--- WORK REQUIRED ---
Every line of the listing must be reproduced as it stands. Leave the images behind.

-*-

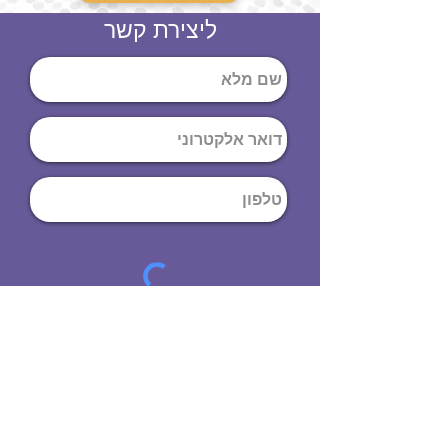
ליצירת קשר
שליחה
ט
לפון
:
03-644-9914
כתובת
: הנחושת
10
תל אביב יפו,
6971072
שעות פתיחה
8:00 - 19:00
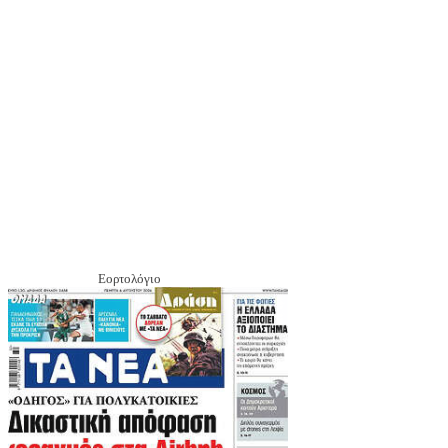
Εορτολόγιο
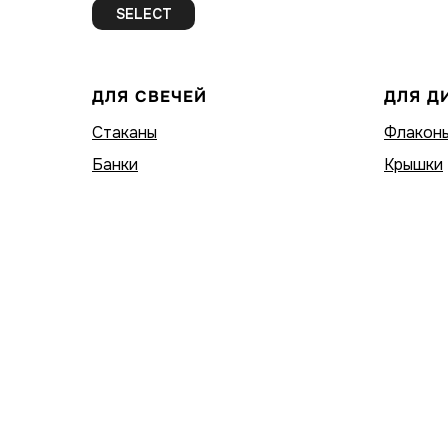
SELECT
ДЛЯ СВЕЧЕЙ
ДЛЯ Д
Стаканы
Флакон
Банки
Крышки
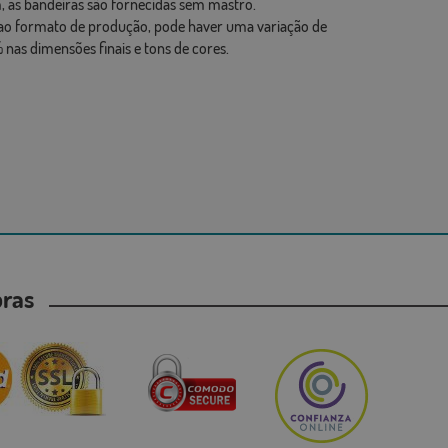
 as bandeiras são fornecidas sem mastro.
ao formato de produção, pode haver uma variação de
 nas dimensões finais e tons de cores.
mpras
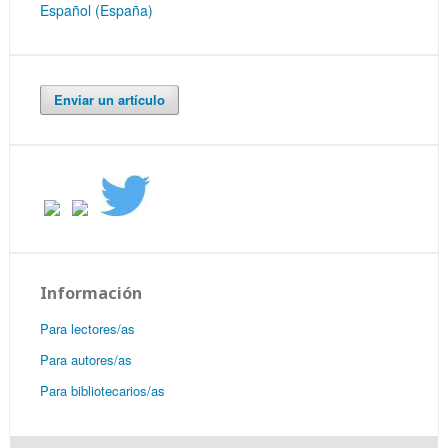
Español (España)
Enviar un artículo
Información
Para lectores/as
Para autores/as
Para bibliotecarios/as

-*-

--- ANSWER TO THIS PROBLEM ---
ליצירת קשר
שליחה
ט
לפון
:
03-644-9914
כתובת
: הנחושת
10
תל אביב יפו,
6971072
שעות פתיחה
8:00 - 19:00
Εορτολόγιο
SELECT
ДЛЯ СВЕЧЕЙ
ДЛЯ Д
Стаканы
Флакон
Банки
Крышки
 as bandeiras são fornecidas sem mastro.
ao formato de produção, pode haver uma variação de
 nas dimensões finais e tons de cores.
mpras
Español (España)
Enviar un artículo
Información
Para lectores/as
Para autores/as
Para bibliotecarios/as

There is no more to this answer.